Here is the Scottish Ballet response to the Article19 editorial:

Scottish Ballet stands by its current promotional and fundraising activity on
Ebay to bid for the opportunity to win a dinner date with a dancer.

Scottish Ballet is a registered charity and supported by the Scottish Arts
Council. Every year, Scottish Ballet aims to bring audiences award-winning dance of the highest quality, and access to dance for thousands of people in Scotland and beyond. Like many arts organisations, the cost of producing this standard of work cannot be financed through income generated by tickets sales alone. By bidding for this unique experience, participants will be providing invaluable support for the future of Scotland's national dance company.

Scottish Ballet is further committed to maintaining the Company and dancers' professional integrity at all times, and can confirm that the winning dinner date will be managed in an ordered structure, and be fully chaperoned by a member of Scottish Ballet staff.

Jarkko Lehmus, one of two dancers involved in the auctions said:

"If this auction helps raise both awareness and funding in support of Scottish Ballet, then of course, I am more than delighted to be able to get involved with this fun opportunity for one lucky fan to have this unique insight."

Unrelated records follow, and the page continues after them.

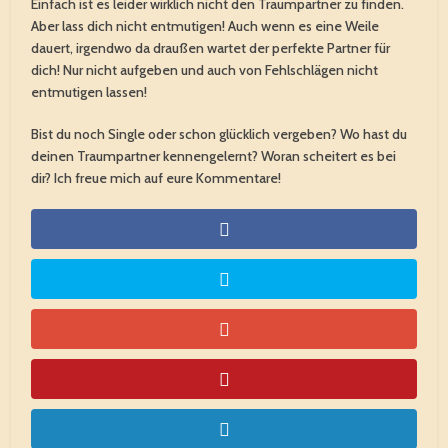
Einfach ist es leider wirklich nicht den Traumpartner zu finden.
Aber lass dich nicht entmutigen! Auch wenn es eine Weile
dauert, irgendwo da draußen wartet der perfekte Partner für
dich! Nur nicht aufgeben und auch von Fehlschlägen nicht
entmutigen lassen!
Bist du noch Single oder schon glücklich vergeben? Wo hast du
deinen Traumpartner kennengelernt? Woran scheitert es bei
dir? Ich freue mich auf eure Kommentare!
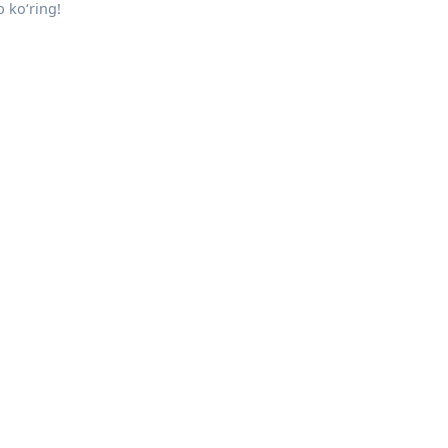
 ko‘ring!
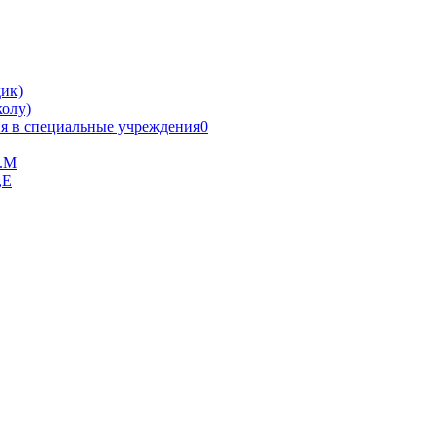
ик)
олу)
я в специальные учреждения0
В.М
,Е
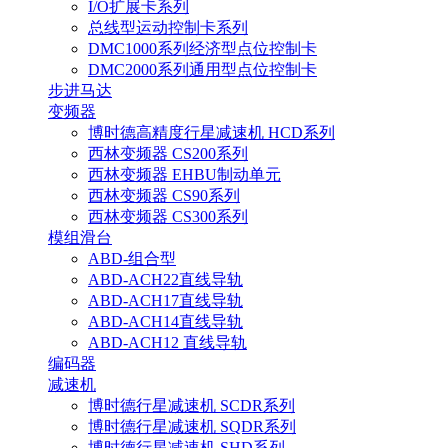
I/O扩展卡系列
总线型运动控制卡系列
DMC1000系列经济型点位控制卡
DMC2000系列通用型点位控制卡
步进马达
变频器
博时德高精度行星减速机 HCD系列
西林变频器 CS200系列
西林变频器 EHBU制动单元
西林变频器 CS90系列
西林变频器 CS300系列
模组滑台
ABD-组合型
ABD-ACH22直线导轨
ABD-ACH17直线导轨
ABD-ACH14直线导轨
ABD-ACH12 直线导轨
编码器
减速机
博时德行星减速机 SCDR系列
博时德行星减速机 SQDR系列
博时德行星减速机 SHD系列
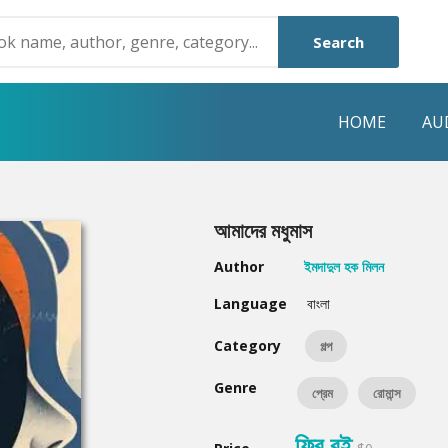
Search
HOME
AU
NRE
POPULAR AUTHORS
HIGHLIGHTS
আমাদের মধুমাস
Humayun Ahmed
Hot & New
Author
ইমদাদুল হক মিলন
Mouri Morium
Featured Event
Language
বাংলা
Mohammad Nazim Uddin
Featured Auth
Category
গল্প
Shanjana Alam
Best Seller
Genre
প্রেম
রোমান্স
Anisul Hoque
Editors Choice
ফ্রি বই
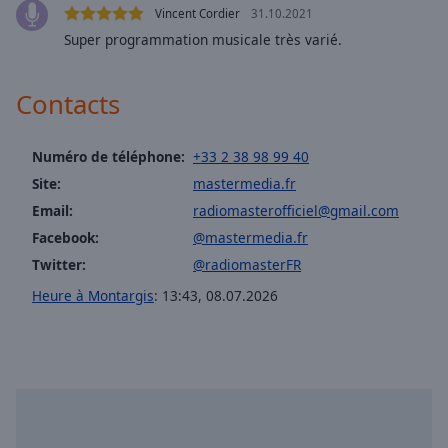
Vincent Cordier
31.10.2021
selected
Super programmation musicale très varié.
Audio
Track
Contacts
Picture-
in-
Picture
Numéro de téléphone:
+33 2 38 98 99 40
Fullscreen
Site:
mastermedia.fr
This
is
Email:
radiomasterofficiel@gmail.com
a
Facebook:
@mastermedia.fr
modal
Twitter:
@radiomasterFR
window.
Heure à Montargis
:
13:43
,
08.07.2026
Beginning
of
dialog
window.
Escape
will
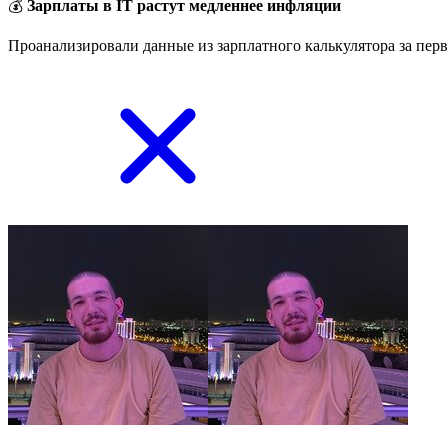
💰
Зарплаты в IT растут медленнее инфляции
Проанализировали данные из зарплатного калькулятора за перв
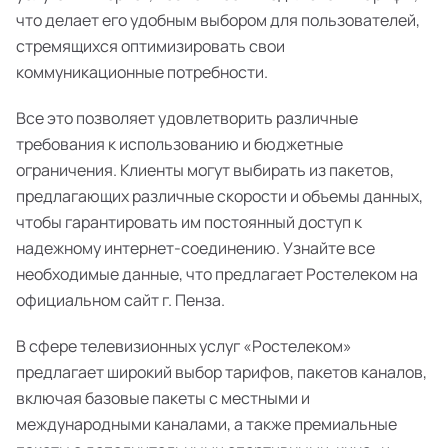
что делает его удобным выбором для пользователей,
стремящихся оптимизировать свои
коммуникационные потребности.
Все это позволяет удовлетворить различные
требования к использованию и бюджетные
ограничения. Клиенты могут выбирать из пакетов,
предлагающих различные скорости и объемы данных,
чтобы гарантировать им постоянный доступ к
надежному интернет-соединению. Узнайте все
необходимые данные, что предлагает Ростелеком на
официальном сайт г. Пенза.
В сфере телевизионных услуг «Ростелеком»
предлагает широкий выбор тарифов, пакетов каналов,
включая базовые пакеты с местными и
международными каналами, а также премиальные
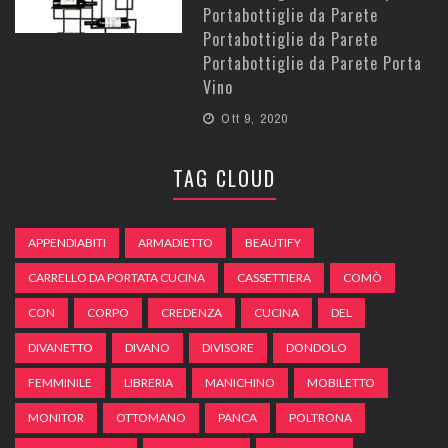
Portabottiglie da Parete
Portabottiglie da Parete
Portabottiglie da Parete Porta
Vino
Ott 9, 2020
TAG CLOUD
APPENDIABITI
ARMADIETTO
BEAUTIFY
CARRELLO DA PORTATA CUCINA
CASSETTIERA
COMÒ
CON
CORPO
CREDENZA
CUCINA
DEL
DIVANETTO
DIVANO
DIVISORE
DONDOLO
FEMMINILE
LIBRERIA
MANICHINO
MOBILETTO
MONITOR
OTTOMANO
PANCA
POLTRONA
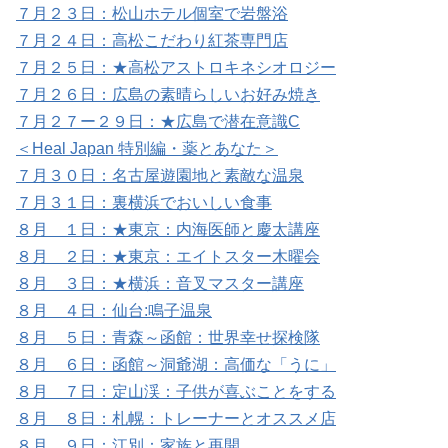
７月２３日：松山ホテル個室で岩盤浴
７月２４日：高松こだわり紅茶専門店
７月２５日：★高松アストロキネシオロジー
７月２６日：広島の素晴らしいお好み焼き
７月２７ー２９日：★広島で潜在意識C
＜Heal Japan 特別編・薬とあなた＞
７月３０日：名古屋遊園地と素敵な温泉
７月３１日：裏横浜でおいしい食事
８月 １日：★東京：内海医師と慶太講座
８月 ２日：★東京：エイトスター木曜会
８月 ３日：★横浜：音叉マスター講座
８月 ４日：仙台:鳴子温泉
８月 ５日：青森～函館：世界幸せ探検隊
８月 ６日：函館～洞爺湖：高価な「うに」
８月 ７日：定山渓：子供が喜ぶことをする
８月 ８日：札幌：トレーナーとオススメ店
８月 ９日：江別：家族と再開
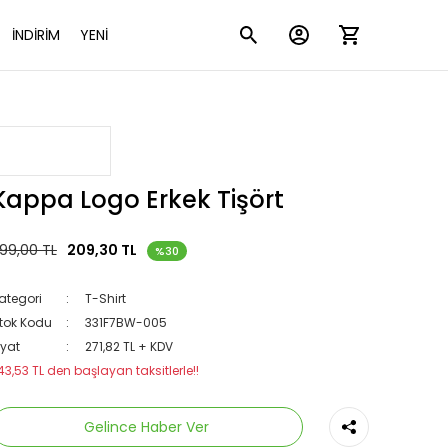
İNDİRİM
YENİ
Kappa Logo Erkek Tişört
99,00 TL
209,30 TL
%30
ategori
T-Shirt
tok Kodu
331F7BW-005
iyat
271,82 TL + KDV
43,53 TL den başlayan taksitlerle!!
Gelince Haber Ver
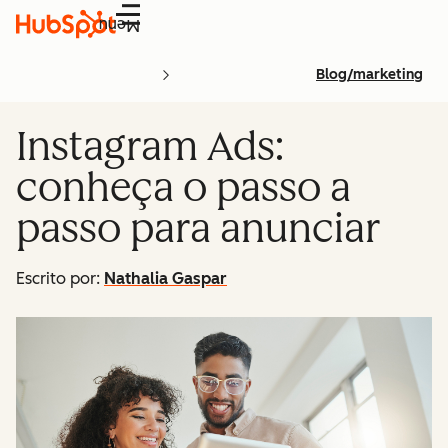
Menu
Blog/marketing
Instagram Ads:
conheça o passo a
passo para anunciar
Escrito por:
Nathalia Gaspar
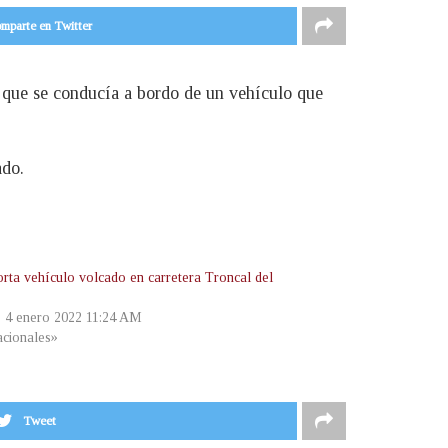
mparte en Twitter
n que se conducía a bordo de un vehículo que
ado.
orta vehículo volcado en carretera Troncal del
, 4 enero 2022 11:24 AM
cionales»
Tweet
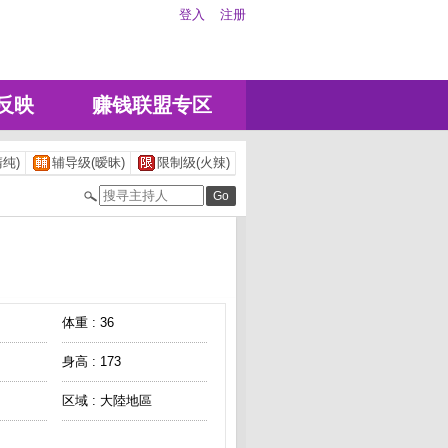
登入
注册
反映
赚钱联盟专区
纯)
辅导级(暧昧)
限制级(火辣)
体重 : 36
身高 : 173
区域 : 大陸地區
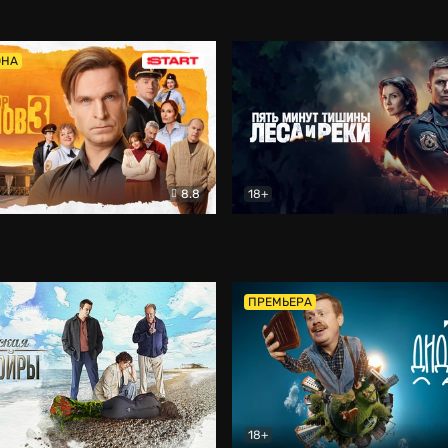
5)
Комедия
Олдскул
Комедия
ОНА
8.8
18+
Гаврилов
Комедия
Пять минут тишины
Детек
ПРЕМЬЕРА
18+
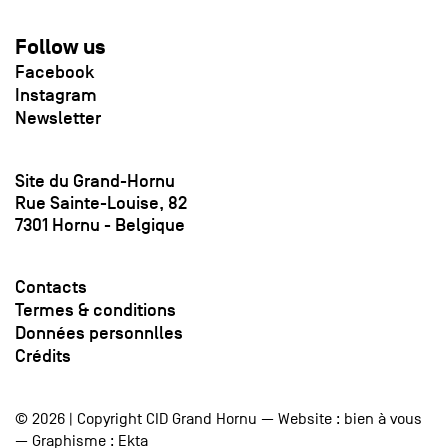
Follow us
Facebook
Instagram
Newsletter
Site du Grand-Hornu
Rue Sainte-Louise, 82
7301 Hornu - Belgique
Contacts
Termes & conditions
Données personnlles
Crédits
© 2026 | Copyright CID Grand Hornu — Website :
bien à vous
— Graphisme :
Ekta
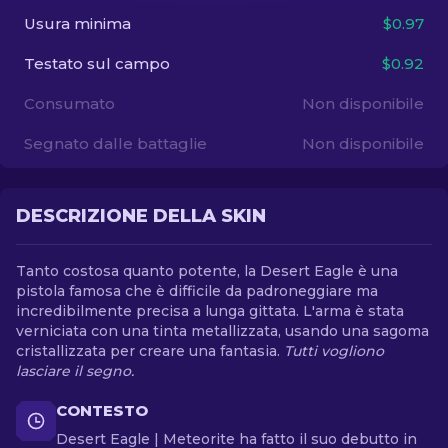
Usura minima
$0.97
IT
Testato sul campo
$0.92
Consumato
Non disponibile
Segnato dalle battaglie
Non disponibile
DESCRIZIONE DELLA SKIN
Tanto costosa quanto potente, la Desert Eagle è una
pistola famosa che è difficile da padroneggiare ma
incredibilmente precisa a lunga gittata. L'arma è stata
verniciata con una tinta metallizzata, usando una sagoma
cristallizzata per creare una fantasia.
Tutti vogliono
lasciare il segno.
CONTESTO
Desert Eagle | Meteorite ha fatto il suo debutto in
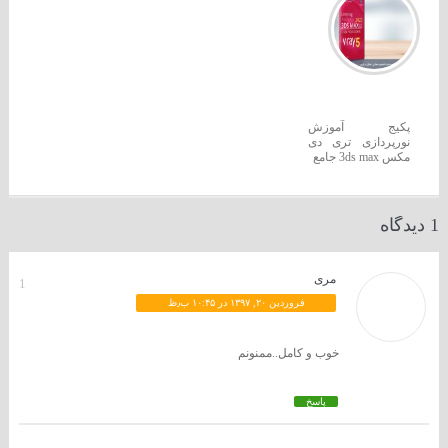
پکیج آموزش
نورپردازی تری دی
مکس 3ds max جامع
1 دیدگاه
مری
1
فروردین ۲۰, ۱۳۹۷ در ۱۰:۴۵ ب٫ظ
خوب و کامل..ممنونم
پاسخ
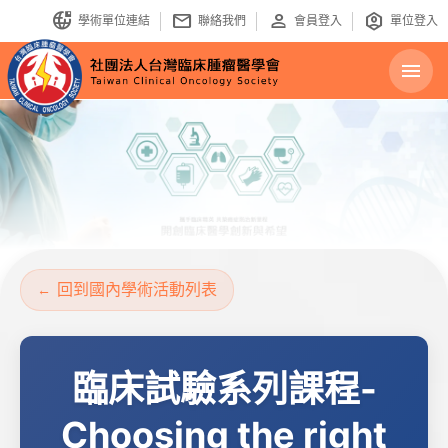
bring_your_own_ip
mail
person
identity_platform
學術單位連結
聯絡我們
會員登入
單位登入
menu
回到國內學術活動列表
臨床試驗系列課程-
Choosing the right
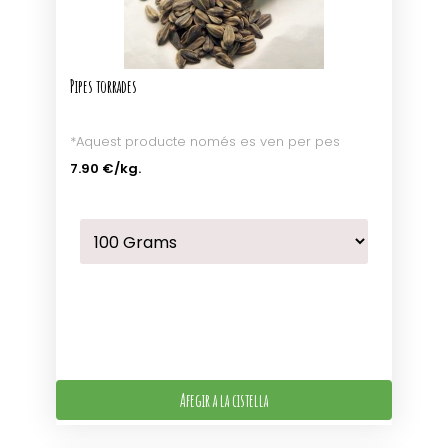
Pipes torrades
*Aquest producte només es ven per pes
7.90 €
/kg.
Afegir a la cistella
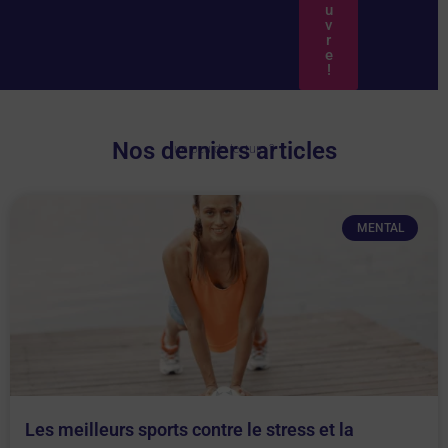
u
v
r
e
!
Nos derniers articles
un peu de lecture ?
MENTAL
Les meilleurs sports contre le stress et la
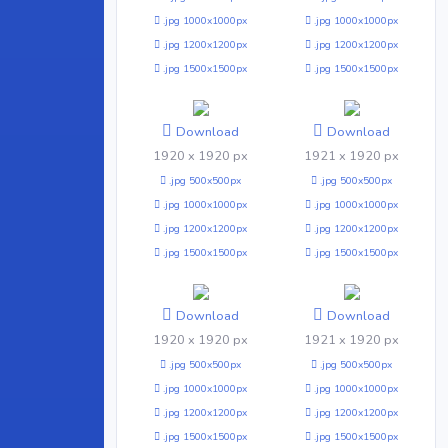
.jpg 1000x1000px
.jpg 1000x1000px
.jpg 1200x1200px
.jpg 1200x1200px
.jpg 1500x1500px
.jpg 1500x1500px
Download
Download
1920 x 1920 px
1921 x 1920 px
.jpg 500x500px
.jpg 500x500px
.jpg 1000x1000px
.jpg 1000x1000px
.jpg 1200x1200px
.jpg 1200x1200px
.jpg 1500x1500px
.jpg 1500x1500px
Download
Download
1920 x 1920 px
1921 x 1920 px
.jpg 500x500px
.jpg 500x500px
.jpg 1000x1000px
.jpg 1000x1000px
.jpg 1200x1200px
.jpg 1200x1200px
.jpg 1500x1500px
.jpg 1500x1500px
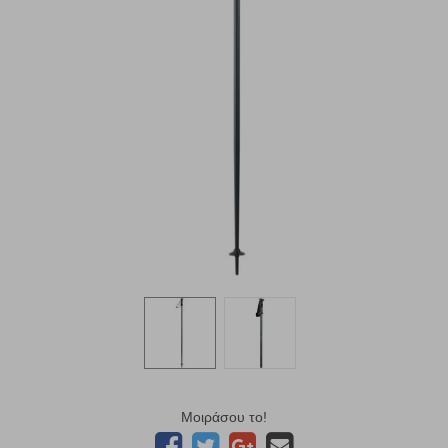
Μοιράσου το!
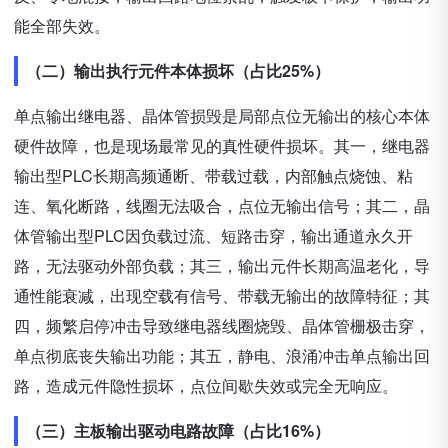
能全部失效。
（二）输出执行元件本体损坏（占比25%）
单点输出继电器、晶体管损毁是局部点位无输出的核心本体
硬件故障，也是现场最常见的真性硬件损坏。其一，继电器
输出型PLC长期高频通断、带载过载，内部触点烧蚀、粘
连、氧化断路，线圈无法吸合，点位无输出信号；其二，晶
体管输出型PLC因负载过流、短路击穿，输出通道永久开
路，无法驱动外部负载；其三，输出元件长期高温老化，导
通性能衰减，出现空载有信号、带载无输出的故障特征；其
四，频繁启停冲击导致继电器线圈烧毁、晶体管栅极击穿，
单点彻底丧失输出功能；其五，静电、浪涌冲击单点输出回
路，造成元件隐性损坏，点位间歇失效或完全无响应。
（三）主板输出驱动电路故障（占比16%）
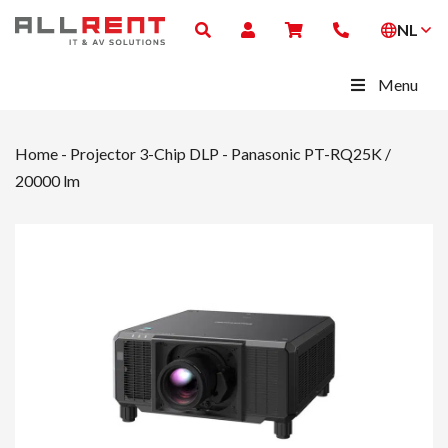
NL
Menu
Home
-
Projector 3-Chip DLP
-
Panasonic PT-RQ25K /
20000 lm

Anita Clark, Head of Dance at the Scottish Arts Council further commented: 'The dancers involved in Scottish Ballet's charity auction have volunteered to take part in a structured, chaperoned evening in the context of a fundraising initiative.

'Whilst dancers regularly take part in social events with other artists,
supporters of, sponsors and the media, this charity auction will provide a
unique opportunity for a true ballet fan to learn more about the role and
lifestyle of one of Scottish Ballet's internationally acclaimed dancers.'

Indeed Scottish Ballet is following the precedent set by other charity auctions, including opportunities advertised to support Comic Relief in bids for the chance to win afternoon tea with Elaine Paige, a weekend with Chris Evans and Ray Mears, a cruise with Gary Rhodes and drinks and dinner with Sarah Kennedy. Ebay is also currently auctioning the opportunity to spend a day on a film set with Bollywood actress Priyanka Chopra and to play chess with Garry Kasparov.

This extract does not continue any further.